We already have a bedtime routine,  limit “white light” before bedtime, use white noise, diffuse lavender or other calming oils, etc. Everything that has been recommended, I try. Nothing has worked as well as a small dose of melatonin.

Here’s where things stand.  I feel compelled to quit the melatonin.  It’s been two weeks of glorious sleep.  I wonder if now his sleep patterns are once again regulated. Probably not, as the melatonin certainly can’t fix underlying structural brain problems.  But before I give up my miracle, I want to know what is known.  Do the risks really outweigh the benefits?  The risks from not getting enough sleep seem far worse in my mind.  Here’s a literature review for what I found during a quick search:

Long-term follow-up of melatonin treatment in children with ADHD and chronic sleep onset insomnia.

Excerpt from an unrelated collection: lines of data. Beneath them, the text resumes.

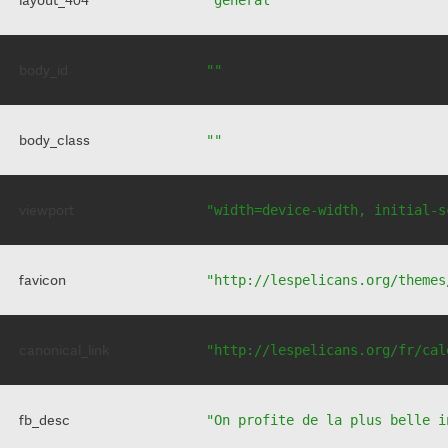
body_id
""
body_class
""
viewport
"width=device-width, initial-s
favicon
"http://lespelicans.org/themes
canonical_link
"http://lespelicans.org/fr/cal
fb_desc
"On profite de la plus belle i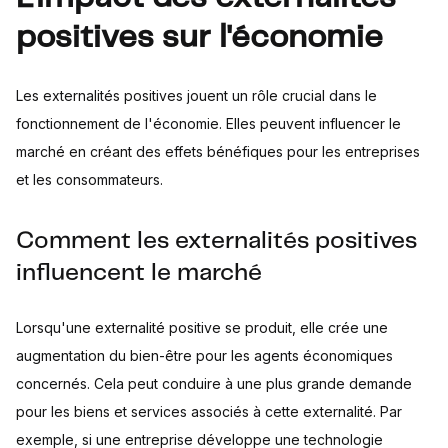
positives sur l'économie
Les externalités positives jouent un rôle crucial dans le
fonctionnement de l'économie. Elles peuvent influencer le
marché en créant des effets bénéfiques pour les entreprises
et les consommateurs.
Comment les externalités positives
influencent le marché
Lorsqu'une externalité positive se produit, elle crée une
augmentation du bien-être pour les agents économiques
concernés. Cela peut conduire à une plus grande demande
pour les biens et services associés à cette externalité. Par
exemple, si une entreprise développe une technologie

This study was done on kids with ADHD who were having sleep onset issues. From the abstract:

Long-term melatonin treatment was judged to be effective against sleep onset problems in 88% of the cases. Improvement of behaviour and mood was reported in 71% and 61% respectively. We conclude that melatonin remains an effective therapy on the long term for the treatment of CSOI in children with ADHD and has no safety concerns regarding serious adverse events or treatment related co-morbidity. 

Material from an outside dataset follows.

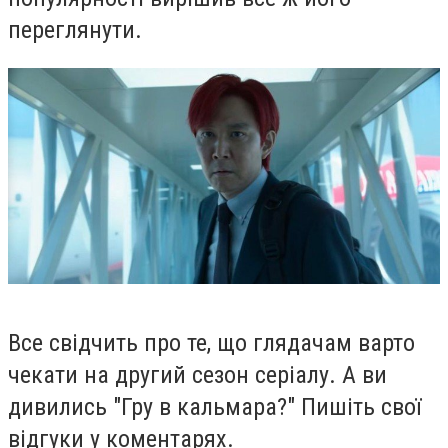
переглянути.
Все свідчить про те, що глядачам варто
чекати на другий сезон серіалу. А ви
дивились "Гру в кальмара?" Пишіть свої
відгуки у коментарях.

Melatonin for sleep disturbance in children with neurodevelopmental disorders: prospective observational naturalistic study

This study says, yes, Melatonin works for kids with neurodevelopmental disorders.  It is not a placebo effect.

The Safety of Melatonin in Humans

Summary:  Melatonin is safe for adults.   However, kids and adolescents have not been studied. It doesn’t say it is harmful, it just says we should probably research it.

I didn’t find anything about the risks but the problem seems to be lack of research.  I remain hesitant about administering the melatonin but also not willing to give it up just yet.